Despite recognizing the critical association between social and behavioral determinants of health (SBDH) and suicide risk, SBDHs from unstructured electronic health record (EHR) notes for suicide predictive modeling remain underutilized. This study investigates the impact of SBDH, identified from both structured and unstructured data utilizing a natural language processing (NLP) system, on suicide prediction within 7, 30, 90, and 180 days of discharge.
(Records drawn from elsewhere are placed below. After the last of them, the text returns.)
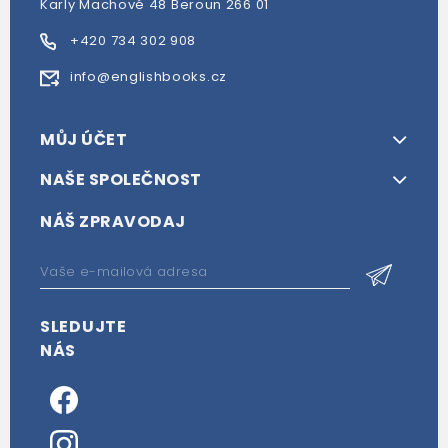
Karly Machové 48 Beroun 266 01
+420 734 302 908
info@englishbooks.cz
MŮJ ÚČET
NAŠE SPOLEČNOST
NÁŠ ZPRAVODAJ
SLEDUJTE
NÁS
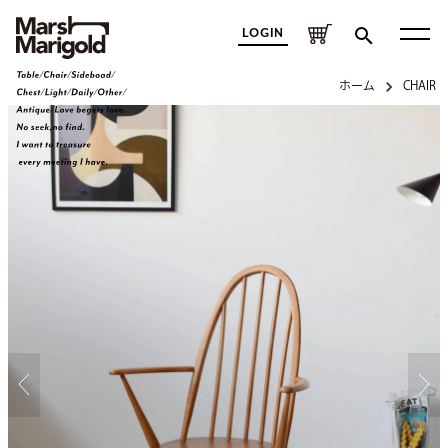
LOGIN
ホーム
CHAIR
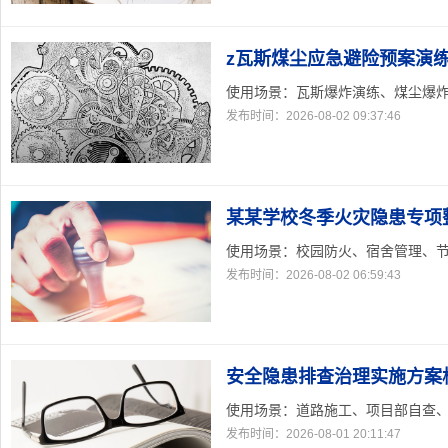
z瓦斯煤尘应急避险预案演
使用场景：瓦斯爆炸演练、煤尘爆炸处
发布时间：2026-08-02 09:37:46
某某学校冬季火灾隐患专项
使用场景：校园防火、宿舍管理、节庆
发布时间：2026-08-02 06:59:43
安全隐患排查治理实施方案
使用场景：道路施工、项目部自查、隐
发布时间：2026-08-01 20:11:47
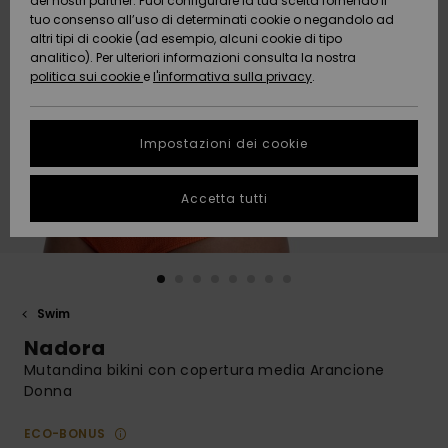
dei nostri partner. Puoi configurare la tua scelta fornendo il
Da
tuo consenso all’uso di determinati cookie o negandolo ad
Snow
Neve
AIUTO &
Scoprire
Protezione
altri tipi di cookie (ad esempio, alcuni cookie di tipo
CONTATTI
dei dati
analitico). Per ulteriori informazioni consulta la nostra
politica sui cookie
e
l'informativa sulla privacy
.
Nuovi
Nuovi
Comunità
SOSTENIBILITA
Guida alle
arrivi
arrivi
taglie
Impostazioni dei cookie
NEGOZI
Da
Da
Avvia una
Accetta tutti
Scoprire
Scoprire
QUIKSILVER
conversazione
APP
per ottenere
la risposta
più rapida
WISHLIST
alla tua
domanda.
Swim
Avvia una
Nadora
conversazione
Mutandina bikini con copertura media Arancione
Trova le
Donna
risposte alle
domande
ECO-BONUS
più frequenti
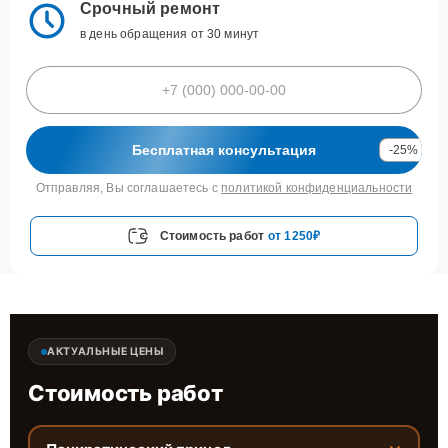
Срочный ремонт
в день обращения от 30 минут
Бесплатная консультация
-25%
Отправляя, Вы соглашаетесь с
политикой конфиденциальности
Стоимость работ
от 1250₽
АКТУАЛЬНЫЕ ЦЕНЫ
Стоимость работ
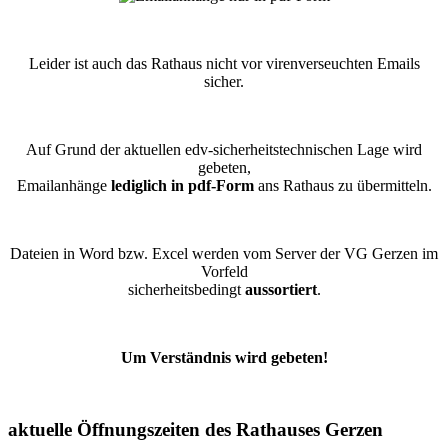
Leider ist auch das Rathaus nicht vor virenverseuchten Emails
sicher.
Auf Grund der aktuellen edv-sicherheitstechnischen Lage wird
gebeten,
Emailanhänge
lediglich in pdf-Form
ans Rathaus zu übermitteln.
Dateien in Word bzw. Excel werden vom Server der VG Gerzen im
Vorfeld
sicherheitsbedingt
aussortiert
.
Um Verständnis wird gebeten!
aktuelle Öffnungszeiten des Rathauses Gerzen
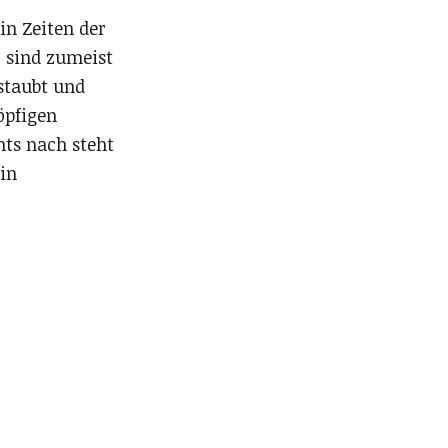
in Zeiten der
, sind zumeist
staubt und
öpfigen
hts nach steht
in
Using EHR data of 2,987,006 Veterans between October 1, 2009, and September 30, 2015, from the US Veterans Health Administration (VHA), we designed a case-control study that demonstrates that incorporating structured and NLP-extracted SBDH significantly enhances the performance of three architecturally distinct suicide predictive models - elastic-net logistic regression, random forest (RF), and multilayer perceptron. For example, RF achieved notable improvements in suicide prediction within 180 days of discharge, with an increase in the area under the receiver operating characteristic curve from 83.57-84.25% (95% CI = 0.63%-0.98%, p-val < 0.001) and the area under the precision recall curve from 57.38-59.87% (95% CI = 3.86%-4.82%, p-val < 0.001) after integrating NLP-extracted SBDH. These findings underscore the potential of NLP-extracted SBDH in enhancing suicide prediction across various prediction timeframes, offering valuable insights for healthcare practitioners and policymakers.